President Reagan also took the initiative in creating a National Endowment for Democracy, an American quasi-governmental agency that works to assist in the spread of democracy and which seems to be modeled on the Soviet Comintern. Not surprisingly, many of those involved in running this instrument for world conversion came out of the socialist Left, such as Carl Gerschman, Ben Wattenberg and Joshua Muravchik. The missionary progressive spirit behind the campaign for what by the 1980s came to be called “global democratic initiatives” bore a close resemblance rhetorically and in other ways to the Marxist Leninism, which at least initially the NED was intended to counter.

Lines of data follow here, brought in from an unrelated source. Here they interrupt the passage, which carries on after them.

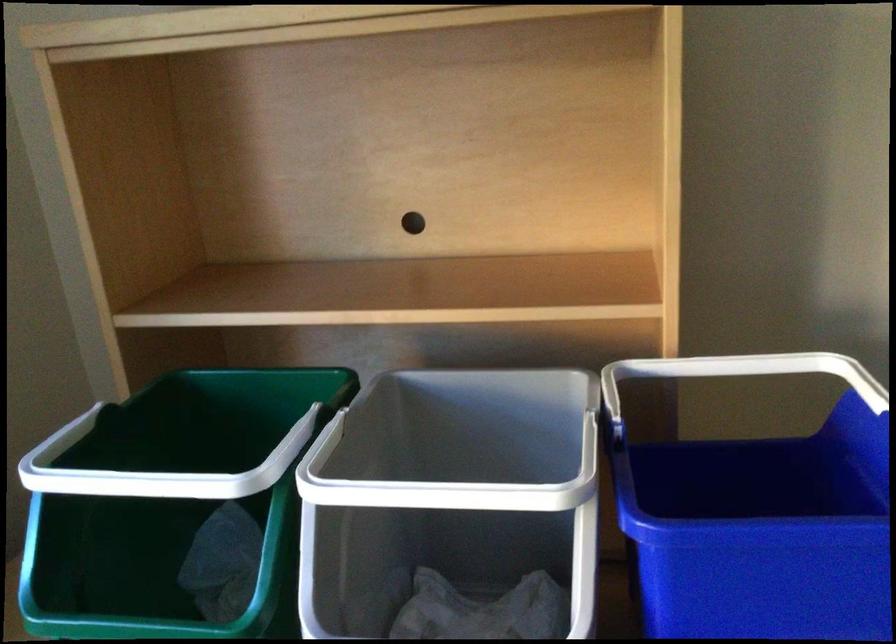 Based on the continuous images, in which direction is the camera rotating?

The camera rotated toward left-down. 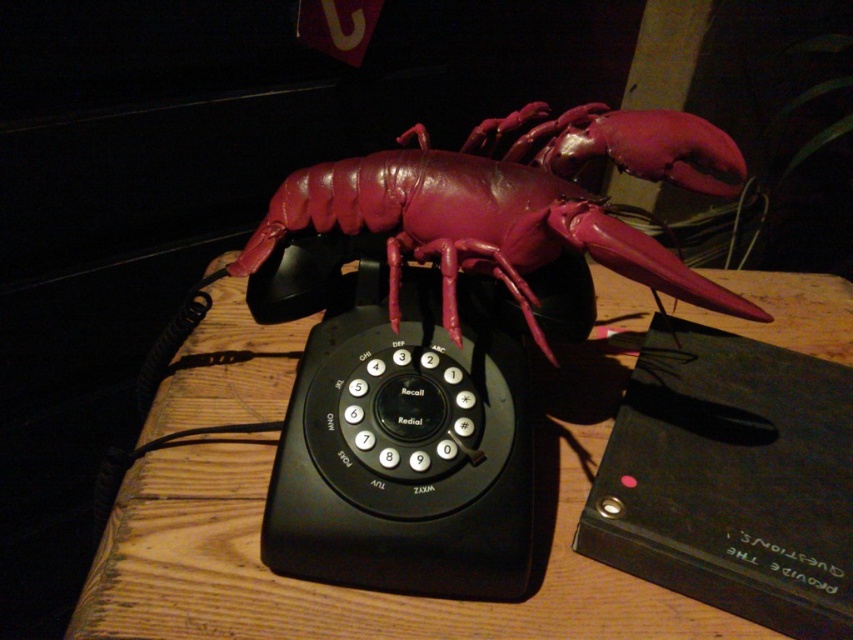 Question: Does black plastic rotary phone at center have a larger size compared to glossy plastic lobster at center?

Choices:
 (A) no
 (B) yes

Answer: (A)

Question: Which object is positioned closest to the wooden table at center?

Choices:
 (A) black plastic rotary phone at center
 (B) glossy plastic lobster at center

Answer: (A)

Question: Among these objects, which one is farthest from the camera?

Choices:
 (A) glossy plastic lobster at center
 (B) black plastic rotary phone at center

Answer: (B)

Question: Can you confirm if black plastic rotary phone at center is positioned to the left of glossy plastic lobster at center?

Choices:
 (A) no
 (B) yes

Answer: (B)

Question: Which of the following is the farthest from the observer?

Choices:
 (A) (99, 612)
 (B) (590, 193)

Answer: (B)

Question: Considering the relative positions of wooden table at center and black plastic rotary phone at center in the image provided, where is wooden table at center located with respect to black plastic rotary phone at center?

Choices:
 (A) left
 (B) right

Answer: (B) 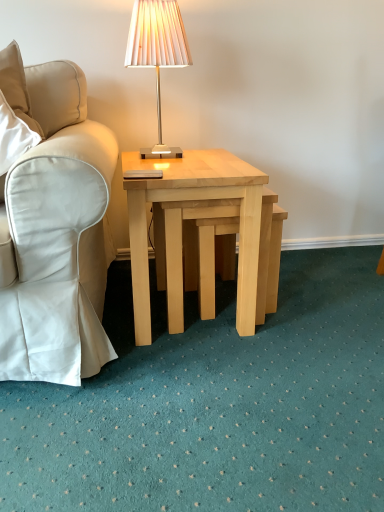 Question: Should I look upward or downward to see light wood/natural wood coffee table at center?

Choices:
 (A) down
 (B) up

Answer: (B)

Question: Considering the relative positions of light wood/natural wood coffee table at center and matte beige lamp at upper center in the image provided, is light wood/natural wood coffee table at center to the right of matte beige lamp at upper center from the viewer's perspective?

Choices:
 (A) no
 (B) yes

Answer: (B)

Question: Does light wood/natural wood coffee table at center turn towards matte beige lamp at upper center?

Choices:
 (A) no
 (B) yes

Answer: (A)

Question: Is light wood/natural wood coffee table at center thinner than matte beige lamp at upper center?

Choices:
 (A) yes
 (B) no

Answer: (B)

Question: Considering the relative sizes of light wood/natural wood coffee table at center and matte beige lamp at upper center in the image provided, is light wood/natural wood coffee table at center smaller than matte beige lamp at upper center?

Choices:
 (A) yes
 (B) no

Answer: (B)

Question: Is light wood/natural wood coffee table at center beside matte beige lamp at upper center?

Choices:
 (A) no
 (B) yes

Answer: (A)

Question: From the image's perspective, is light wood/natural wood coffee table at center over matte beige lamp at upper center?

Choices:
 (A) yes
 (B) no

Answer: (B)

Question: Does light wood/natural wood coffee table at center lie in front of white fabric chair at left?

Choices:
 (A) yes
 (B) no

Answer: (B)

Question: Are light wood/natural wood coffee table at center and white fabric chair at left far apart?

Choices:
 (A) no
 (B) yes

Answer: (A)

Question: From a real-world perspective, does light wood/natural wood coffee table at center stand above white fabric chair at left?

Choices:
 (A) no
 (B) yes

Answer: (A)

Question: Can you confirm if light wood/natural wood coffee table at center is bigger than white fabric chair at left?

Choices:
 (A) no
 (B) yes

Answer: (B)

Question: Could you tell me if light wood/natural wood coffee table at center is facing white fabric chair at left?

Choices:
 (A) yes
 (B) no

Answer: (B)

Question: Considering the relative positions of light wood/natural wood coffee table at center and white fabric chair at left in the image provided, is light wood/natural wood coffee table at center to the right of white fabric chair at left from the viewer's perspective?

Choices:
 (A) yes
 (B) no

Answer: (A)

Question: Is light wood/natural wood coffee table at center completely or partially inside white fabric chair at left?

Choices:
 (A) no
 (B) yes

Answer: (A) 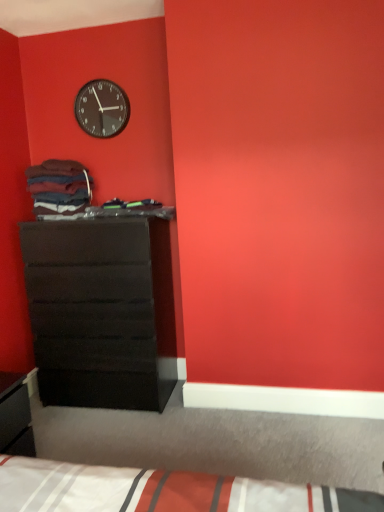 Question: Does white striped fabric bed at lower center have a lesser height compared to matte black clock at upper left?

Choices:
 (A) yes
 (B) no

Answer: (A)

Question: From the image's perspective, is white striped fabric bed at lower center on top of matte black clock at upper left?

Choices:
 (A) no
 (B) yes

Answer: (A)

Question: From a real-world perspective, is white striped fabric bed at lower center over matte black clock at upper left?

Choices:
 (A) no
 (B) yes

Answer: (A)

Question: Could matte black clock at upper left be considered to be inside white striped fabric bed at lower center?

Choices:
 (A) yes
 (B) no

Answer: (B)

Question: From a real-world perspective, is white striped fabric bed at lower center beneath matte black clock at upper left?

Choices:
 (A) yes
 (B) no

Answer: (A)

Question: Can you confirm if white striped fabric bed at lower center is bigger than matte black clock at upper left?

Choices:
 (A) no
 (B) yes

Answer: (B)

Question: From the image's perspective, is white striped fabric bed at lower center located beneath matte black chest of drawers at left?

Choices:
 (A) no
 (B) yes

Answer: (B)

Question: Considering the relative sizes of white striped fabric bed at lower center and matte black chest of drawers at left in the image provided, is white striped fabric bed at lower center thinner than matte black chest of drawers at left?

Choices:
 (A) yes
 (B) no

Answer: (B)

Question: Does white striped fabric bed at lower center have a lesser height compared to matte black chest of drawers at left?

Choices:
 (A) yes
 (B) no

Answer: (A)

Question: Does white striped fabric bed at lower center have a greater height compared to matte black chest of drawers at left?

Choices:
 (A) no
 (B) yes

Answer: (A)

Question: Does white striped fabric bed at lower center contain matte black chest of drawers at left?

Choices:
 (A) yes
 (B) no

Answer: (B)

Question: From a real-world perspective, is white striped fabric bed at lower center positioned under matte black chest of drawers at left based on gravity?

Choices:
 (A) yes
 (B) no

Answer: (A)

Question: From the image's perspective, is matte black clock at upper left under matte black chest of drawers at left?

Choices:
 (A) yes
 (B) no

Answer: (B) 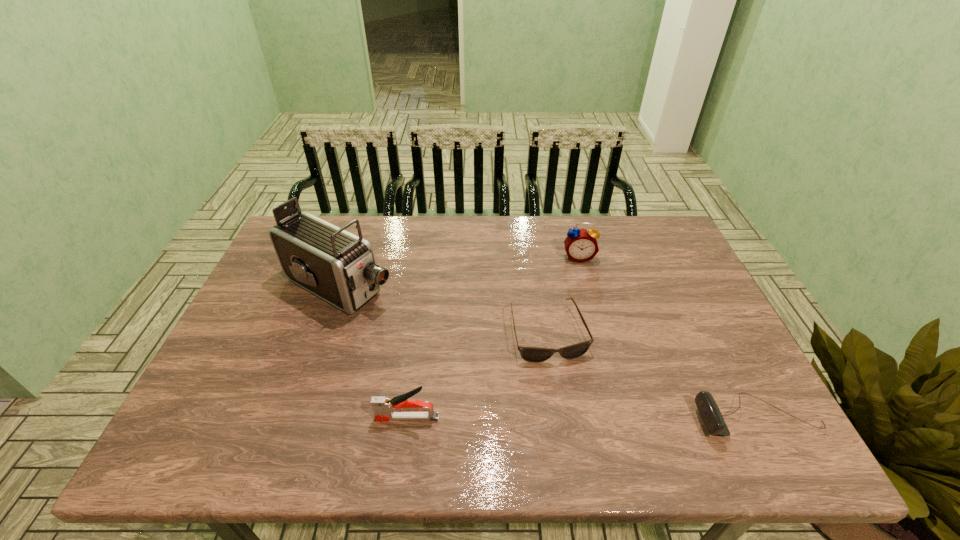 The image size is (960, 540). I want to click on vacant spot on the desktop that is between the third shortest object and the rightmost object and is positioned on the lenses of the shortest object, so click(575, 417).

Find the location of `free space on the desktop that is between the stapler and the webcam and is positioned on the front-facing side of the alarm clock`. free space on the desktop that is between the stapler and the webcam and is positioned on the front-facing side of the alarm clock is located at coordinates (605, 417).

At what (x,y) coordinates should I click in order to perform the action: click on free space on the desktop that is between the third shortest object and the fourth tallest object and is positioned at the lens of the camcorder. Please return your answer as a coordinate pair (x, y). The image size is (960, 540). Looking at the image, I should click on (580, 417).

The religious spirit of this crusade, however, has continued to burn in American political culture, particularly in the Republican Party and among establishment conservative foundations and publications. Like medieval monarchs and churchmen who distinguished between themselves and heathens or infidels, democracy-boosters see themselves as the righteous true faith. The establishment conservative journalist Victor Davis Hanson divides up the world between “the civilized, democratic” parts and the “gangsters.” Presumably, there is nothing else that a decent country would want to be, except an imitation of contemporary America—as opposed to someone who supports or runs an undemocratic regime. The Republican presidential standard bearer in 2012 Mitt Romney had a book on foreign affairs ghost-written for him, which proposed that his country creates democracy inspectors for different parts of the world. By so doing, Romney’s government would have been able to provide itself with “windows” into the political souls of peoples and their leaders.

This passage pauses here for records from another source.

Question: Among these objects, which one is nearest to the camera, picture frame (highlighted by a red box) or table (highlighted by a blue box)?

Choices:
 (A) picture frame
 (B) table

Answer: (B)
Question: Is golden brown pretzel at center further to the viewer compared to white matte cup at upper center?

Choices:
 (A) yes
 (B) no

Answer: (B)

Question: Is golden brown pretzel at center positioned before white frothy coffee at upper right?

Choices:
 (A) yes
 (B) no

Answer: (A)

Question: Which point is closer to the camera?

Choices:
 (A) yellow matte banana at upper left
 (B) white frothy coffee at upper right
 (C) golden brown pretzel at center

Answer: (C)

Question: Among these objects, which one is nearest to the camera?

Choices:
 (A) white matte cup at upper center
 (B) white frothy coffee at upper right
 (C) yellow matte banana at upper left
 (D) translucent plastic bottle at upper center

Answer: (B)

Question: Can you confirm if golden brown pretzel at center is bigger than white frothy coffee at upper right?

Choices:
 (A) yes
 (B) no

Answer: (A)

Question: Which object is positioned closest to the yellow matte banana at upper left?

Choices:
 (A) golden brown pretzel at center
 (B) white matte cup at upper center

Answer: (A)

In the US and to some extent in England, democracy-boosters are associated with the free-enterprise Right. But there is nothing about their creed that is not radically leftist. It is intended as a global scheme of governance that contributes to secularism, equality, and the dissolution of traditional hierarchical relations. These are all parts of the democratic package that our “conservatives” hope to export to peoples who yearning to be liberated from the past.

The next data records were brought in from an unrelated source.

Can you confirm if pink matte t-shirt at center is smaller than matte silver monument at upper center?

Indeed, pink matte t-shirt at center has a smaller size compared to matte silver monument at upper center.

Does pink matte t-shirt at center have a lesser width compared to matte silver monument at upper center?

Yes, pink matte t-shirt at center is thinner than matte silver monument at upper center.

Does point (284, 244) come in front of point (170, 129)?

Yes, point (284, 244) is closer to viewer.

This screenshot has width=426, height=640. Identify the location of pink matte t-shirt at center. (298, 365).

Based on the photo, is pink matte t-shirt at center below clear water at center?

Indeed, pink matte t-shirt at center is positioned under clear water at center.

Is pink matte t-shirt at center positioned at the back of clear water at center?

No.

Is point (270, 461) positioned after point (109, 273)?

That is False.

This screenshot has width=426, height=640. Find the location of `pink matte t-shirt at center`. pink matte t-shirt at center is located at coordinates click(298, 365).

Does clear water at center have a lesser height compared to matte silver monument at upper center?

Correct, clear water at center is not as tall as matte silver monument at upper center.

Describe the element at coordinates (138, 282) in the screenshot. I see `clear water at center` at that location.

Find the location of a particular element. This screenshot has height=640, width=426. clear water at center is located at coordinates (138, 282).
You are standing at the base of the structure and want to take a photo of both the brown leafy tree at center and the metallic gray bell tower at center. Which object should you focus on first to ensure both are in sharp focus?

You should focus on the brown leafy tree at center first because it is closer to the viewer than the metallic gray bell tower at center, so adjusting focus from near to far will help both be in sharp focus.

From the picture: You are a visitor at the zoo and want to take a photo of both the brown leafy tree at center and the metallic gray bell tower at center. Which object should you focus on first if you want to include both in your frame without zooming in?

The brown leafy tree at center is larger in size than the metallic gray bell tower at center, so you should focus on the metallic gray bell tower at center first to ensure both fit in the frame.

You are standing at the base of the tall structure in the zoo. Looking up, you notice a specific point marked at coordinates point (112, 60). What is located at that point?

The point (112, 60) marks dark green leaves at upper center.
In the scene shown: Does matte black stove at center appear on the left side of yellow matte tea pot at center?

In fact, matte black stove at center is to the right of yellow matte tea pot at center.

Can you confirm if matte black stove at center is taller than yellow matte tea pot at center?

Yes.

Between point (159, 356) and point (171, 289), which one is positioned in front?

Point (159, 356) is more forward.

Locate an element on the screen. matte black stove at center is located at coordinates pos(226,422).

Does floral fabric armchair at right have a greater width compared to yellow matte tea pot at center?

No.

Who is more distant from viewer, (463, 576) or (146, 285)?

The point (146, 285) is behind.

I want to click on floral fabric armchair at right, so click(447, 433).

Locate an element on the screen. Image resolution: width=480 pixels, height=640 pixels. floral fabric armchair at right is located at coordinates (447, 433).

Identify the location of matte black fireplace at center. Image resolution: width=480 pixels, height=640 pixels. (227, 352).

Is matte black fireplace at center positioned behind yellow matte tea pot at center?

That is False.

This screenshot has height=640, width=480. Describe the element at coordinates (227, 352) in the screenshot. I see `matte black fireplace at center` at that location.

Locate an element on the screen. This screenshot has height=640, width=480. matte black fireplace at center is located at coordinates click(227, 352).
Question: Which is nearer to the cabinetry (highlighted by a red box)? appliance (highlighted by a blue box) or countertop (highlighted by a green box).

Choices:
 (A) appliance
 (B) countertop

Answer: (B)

What democratists wish to impose on others is far more than procedures for electing and replacing governments. They are pushing a program of modernization, and it is one that unfolds in such a way that what in the past would have counted as “democracy,” has become reactionary by present minimal democratic standards. Obviously, past popular regimes, although these restrictions would now offend, that did not grant women the franchise, restricted the vote to white males or members of an established church, or strictly limited eligibility for citizenship were not democratic by current definitions. Inclusiveness, understood as expansive immigration, easy access to voting rights, and letting anyone who shows up at the polls vote, may now be requirements for getting into the democracy club. So are other, even more, advanced demands for getting good grades as a democracy, such as legalizing gay marriage, permitting gay pride parades in one’s capital city, and providing instruction on gay alternatives to heterosexual relations in publicly funded education.
Our GOP-“conservative” media have no reservations, however, when it comes to excoriating the governments of Russia, Serbia, Hungary and now Croatia for not being “democratic.” Apparently these deficiently democratic countries refuse to recognize gay marriage or to allow gay groups to organize parades that showcase their gayness. But the denial of a right to dissent is rarely brought up as an issue by our media, right or left when traditionalists and nationalists are silenced or treated as hate-mongers in progressive Western European democracies. The reason is clear. Such people do not belong to our “democratic civilization,” which is a process that should carry us away from an oppressive past toward a more perfectly egalitarian future.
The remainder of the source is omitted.